Protozoi e nematodi

Protozoi
I protozoi possono essere considerati animali unicellulari (formati da una singola cellula) e hanno dimensioni comprese fra i 2 e diverse centinaia di µm (ricordiamo che: 1.000 µm = 1 mm). Essi sono estremamente abbondanti e ben distribuiti in tutto lo spessore dei primi centimetri del suolo, e la loro diffusione geografica contempla climi che vanno dalle aree calde e siccitose tipiche dei deserti a quelle fredde e umide tipiche della tundra. I flagellati e le amebe rappresentano la maggior parte dei protozoi del terreno, soprattutto nel contesto di quelle comunità biologiche molto particolari che si formano a ridosso delle radici delle piante (rizosfera). I protozoi sono particolarmente importanti nell’ecologia complessiva del suolo e il loro ruolo è sostanzialmente quello di esercitare un controllo sulle popolazioni di batteri di cui si nutrono.
Nematodi

I nematodi – che, ricordiamo, sono vermi cilindrici pseudocelomati, ossia privi di un vero celoma – hanno dimensioni che vanno da poche decine di µm a circa 2 mm.
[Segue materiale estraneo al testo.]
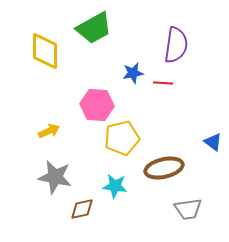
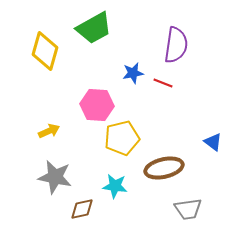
yellow diamond: rotated 15 degrees clockwise
red line: rotated 18 degrees clockwise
Essi svolgono una funzione fondamentale nell’ecologia del suolo perché, a seconda delle specie, possiedono abitudini di vita differenti: infatti possono essere predatrici oppure parassite di piante e animali. Tuttavia, si può sinteticamente affermare che, nel suolo, il ruolo dei nematodi risiede principalmente nel controllo dell’abbondanza di altri organismi e nella demolizione della sostanza organica. I nematodi, inoltre, come già visto anche per i protozoi, sono predatori molto efficaci di batteri.